As I suggested a moment ago, the Compensation for Former Prisoners of War Act has been lacking in a number of areas, and I am proposing amendments to correct this. We will be improving areas that have been of concern to organizations such as the National Prisoners of War Association, the National Council of Veteran Associations, and the Royal Canadian Legion.
Hon. Members will know, Mr. Speaker, that we compensate former prisoners of war for their time spent in captivity. Also, as with all veterans, former prisoners of war may be entitled to compensation for any disability they sustained during the time of their service.
It is my belief that Parliament's intention had always been to recognize this dual entitlement in the calculation of survivor benefits. Indeed, this was the practice followed by the Canadian Pension Commission until 1986, when it was determined that the legislation, as written, did not include prisoners of war who had not been in receipt of a disability pension. Repealing the Prisoners of War Act and placing prisoner of war benefits in the Pension Act rectifies this situation and means that for all future applicants, dependant and survivor benefits will again be in step as intended.
Similarly, it was found that the POW legislation did not permit the Canadian Pension Commission to combine rates when it had to calculate survivor benefits. Prisoner of war compensation and disability compensation must now be determined independently, and this reduces the payments being made to a number of widows. The amendment before the House will allow the commission to return to its traditional methods and cap the maximum at one full survivor's pension.
This will be of particular benefit to widows of prisoners of war who had been in receipt of pension and compensation which, when combined, yield a total of 48 per cent or more. For example, a widow of a POW who had been receiving 25 per cent compensation and 25 per cent pension will currently receive a survivor benefit of half the 25 per cent compensation and half the 25 per cent disability pension. This amendment will permit the commission to add the two percentages and pay the higher full widow's pension instead of two proportionate pensions.
We are also proposing that the married rate should be paid for one full year following the death of a spouse. This puts our POW benefits in line with those that already exist for disability pensioners.
December 14, 1987

Hon. Members will recall that a similar amendment was made in Bill C-28, passed in February, 1985. I said then that it bordered on the inhumane to reduce a widow's income within a month of the veteran's death, and I feel exactly the same about the benefits paid under the POW Act. This amendment will keep these benefits in pay for a full year following the POW's death and thereby give the widow an opportunity to adjust to her changed circumstances.
I am sure that all Hon. Members will enthusiastically support another measure which will introduce further compassion into our legislation. The House will recall the plight of those Canadians who were held prisoner in North Africa during the war. These veterans had been unable to receive prisoner of war compensation because there was doubt as to whether they had been detained in enemy territory. Eventually, and happily, this matter was resolved, but not before these veterans had been denied compensation for many years because they did not meet the strict criteria.

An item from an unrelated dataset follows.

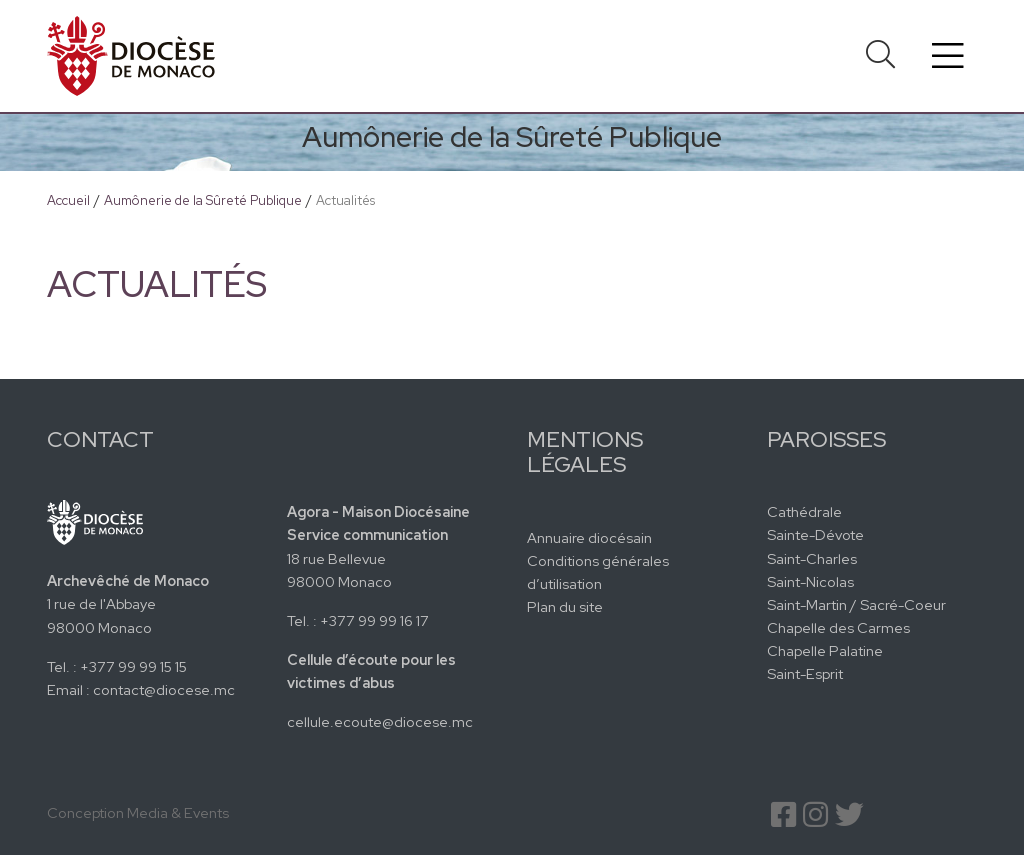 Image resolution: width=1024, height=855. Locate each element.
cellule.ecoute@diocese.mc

Now we want the Canadian Pension Commission to have the discretion to grant POW compensation in specially meritorious cases such as the ones which came forward from veterans held prisoner in North Africa.
This flexibility already exists in the case of disability pensions and has enabled such deserving people as the veterans exposed to nuclear radiation in the 1950s to make application for pension.
1 have confined my remarks to the more important amendments contained in this legislation. All amendments, however, are designed to improve the existing legislation for veterans and their dependants.
Veterans and their families are very special Canadians, and I am confident that all Members fully appreciate the fairness of this legislation, just as I very sincerely appreciate the support the Bill has received from all sides of the House.